Copy the lines of the data below exactly, starting at the first and stopping after the line that contains "Dessouchage 45 Loiret"; include no pictures.
- - -
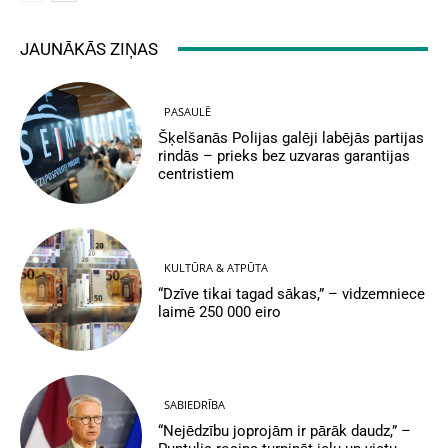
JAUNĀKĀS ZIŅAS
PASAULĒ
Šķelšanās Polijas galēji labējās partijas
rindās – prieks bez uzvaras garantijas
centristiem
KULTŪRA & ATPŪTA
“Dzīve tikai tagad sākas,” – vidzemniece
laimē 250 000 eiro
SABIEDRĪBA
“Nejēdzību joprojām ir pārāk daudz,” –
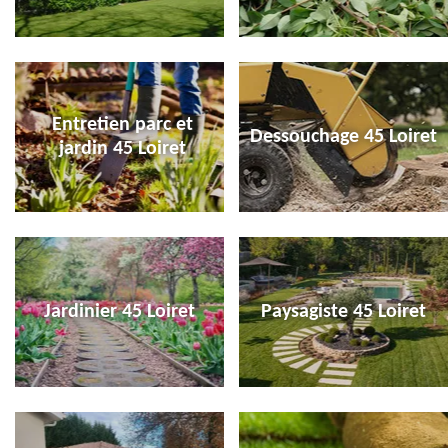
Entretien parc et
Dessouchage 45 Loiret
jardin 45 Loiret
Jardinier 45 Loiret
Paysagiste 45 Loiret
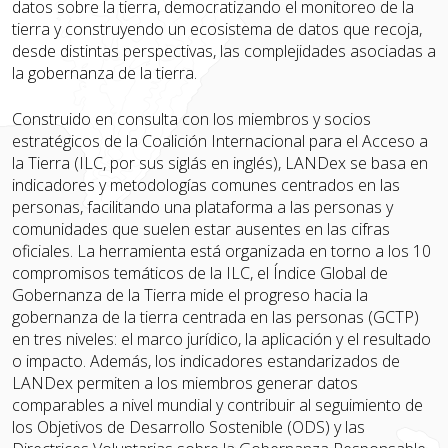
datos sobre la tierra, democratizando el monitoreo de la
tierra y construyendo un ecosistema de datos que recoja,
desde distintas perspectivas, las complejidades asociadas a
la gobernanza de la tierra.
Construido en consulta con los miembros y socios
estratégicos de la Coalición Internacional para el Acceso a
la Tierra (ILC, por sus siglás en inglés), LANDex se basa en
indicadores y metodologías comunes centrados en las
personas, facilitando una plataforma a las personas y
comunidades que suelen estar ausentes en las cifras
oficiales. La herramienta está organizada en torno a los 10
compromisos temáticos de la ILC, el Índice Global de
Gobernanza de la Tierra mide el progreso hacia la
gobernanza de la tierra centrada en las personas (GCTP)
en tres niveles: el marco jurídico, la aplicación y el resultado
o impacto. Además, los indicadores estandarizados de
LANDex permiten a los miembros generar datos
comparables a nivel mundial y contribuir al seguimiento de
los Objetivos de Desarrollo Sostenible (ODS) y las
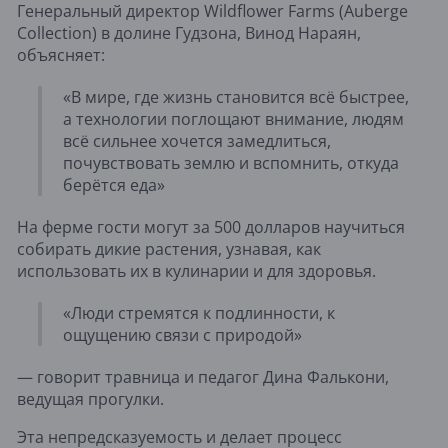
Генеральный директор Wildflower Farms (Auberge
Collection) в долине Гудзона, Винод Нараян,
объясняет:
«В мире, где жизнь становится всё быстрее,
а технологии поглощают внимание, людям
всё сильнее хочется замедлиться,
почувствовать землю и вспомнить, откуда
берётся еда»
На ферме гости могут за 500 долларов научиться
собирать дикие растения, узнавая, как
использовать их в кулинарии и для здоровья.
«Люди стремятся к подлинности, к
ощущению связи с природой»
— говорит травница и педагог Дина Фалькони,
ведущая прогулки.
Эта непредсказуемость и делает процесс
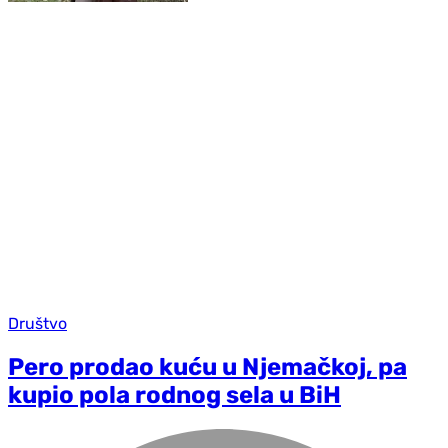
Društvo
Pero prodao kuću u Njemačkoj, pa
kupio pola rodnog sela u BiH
- - -
• _Exercise answer_
JAUNĀKĀS ZIŅAS
PASAULĒ
Šķelšanās Polijas galēji labējās partijas
rindās – prieks bez uzvaras garantijas
centristiem
KULTŪRA & ATPŪTA
“Dzīve tikai tagad sākas,” – vidzemniece
laimē 250 000 eiro
SABIEDRĪBA
“Nejēdzību joprojām ir pārāk daudz,” –
Entretien parc et
Dessouchage 45 Loiret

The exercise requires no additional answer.